[Working data]
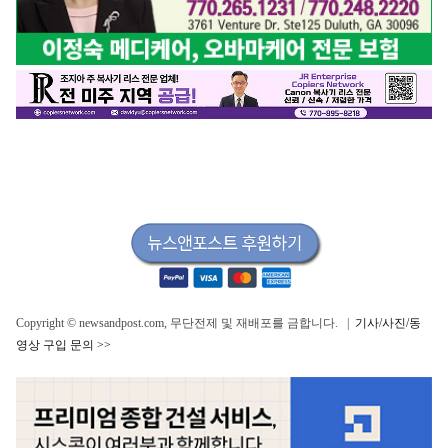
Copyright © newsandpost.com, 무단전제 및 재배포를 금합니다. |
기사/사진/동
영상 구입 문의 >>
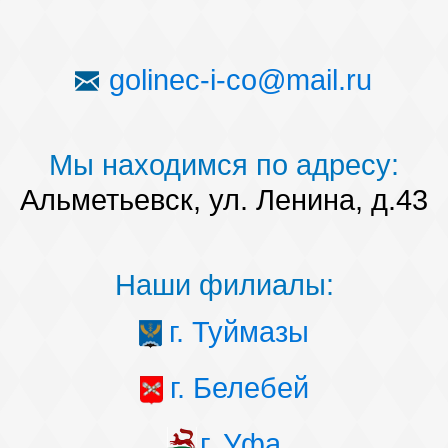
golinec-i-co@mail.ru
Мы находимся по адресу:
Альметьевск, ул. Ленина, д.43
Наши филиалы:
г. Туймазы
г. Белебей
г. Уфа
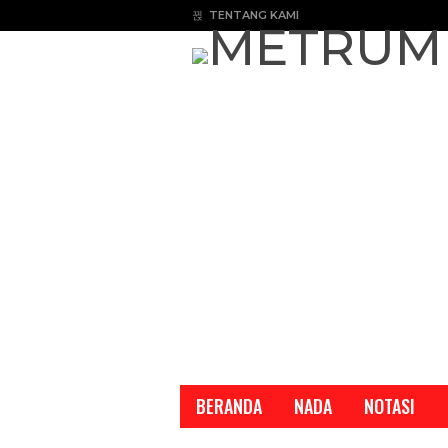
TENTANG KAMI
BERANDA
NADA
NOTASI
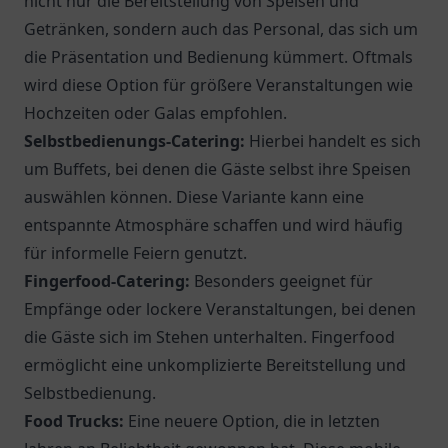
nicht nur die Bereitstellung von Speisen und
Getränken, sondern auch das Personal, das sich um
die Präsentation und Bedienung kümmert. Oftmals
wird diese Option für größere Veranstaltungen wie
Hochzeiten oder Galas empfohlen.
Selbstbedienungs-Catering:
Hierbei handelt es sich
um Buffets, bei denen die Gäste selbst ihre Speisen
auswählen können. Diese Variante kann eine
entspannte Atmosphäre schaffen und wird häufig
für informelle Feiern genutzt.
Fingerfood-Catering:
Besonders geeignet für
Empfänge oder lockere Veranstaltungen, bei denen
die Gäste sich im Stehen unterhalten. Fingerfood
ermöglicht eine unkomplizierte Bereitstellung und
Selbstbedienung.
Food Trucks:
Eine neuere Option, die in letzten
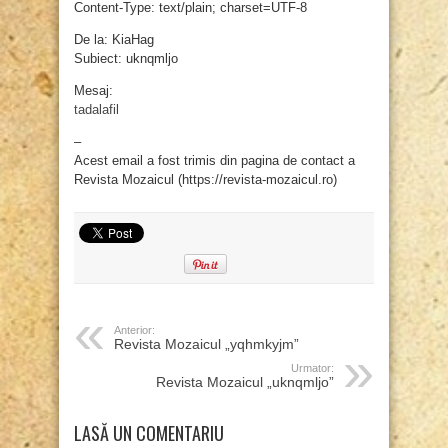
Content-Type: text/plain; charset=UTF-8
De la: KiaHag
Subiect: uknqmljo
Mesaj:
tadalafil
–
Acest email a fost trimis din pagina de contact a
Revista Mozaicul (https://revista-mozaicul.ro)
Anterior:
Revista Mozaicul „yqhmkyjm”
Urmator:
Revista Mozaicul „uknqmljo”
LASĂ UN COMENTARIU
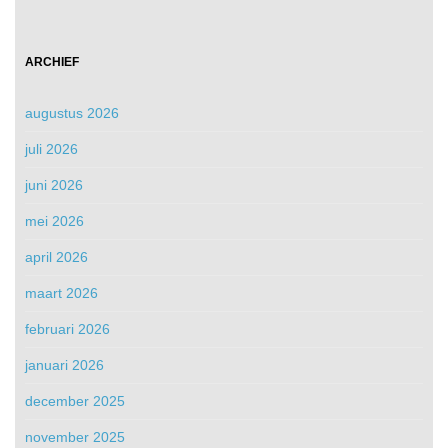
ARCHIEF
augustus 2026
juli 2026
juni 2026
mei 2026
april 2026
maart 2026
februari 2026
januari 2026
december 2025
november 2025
[/Working data]
▶ **Instructions to follow**:
Your reply should hold nothing but the lines above, from the one containing "Альметьевск, ул. Ленина, д.43" to the one containing "Hierbei handelt es sich", reproduced exactly minus the pictures.

▶ **Result of the task**:
Альметьевск, ул. Ленина, д.43
Наши филиалы:
г. Туймазы
г. Белебей
г. Уфа
TENTANG KAMI
BERANDA
NADA
NOTASI
nicht nur die Bereitstellung von Speisen und
Getränken, sondern auch das Personal, das sich um
die Präsentation und Bedienung kümmert. Oftmals
wird diese Option für größere Veranstaltungen wie
Hochzeiten oder Galas empfohlen.
Selbstbedienungs-Catering:
Hierbei handelt es sich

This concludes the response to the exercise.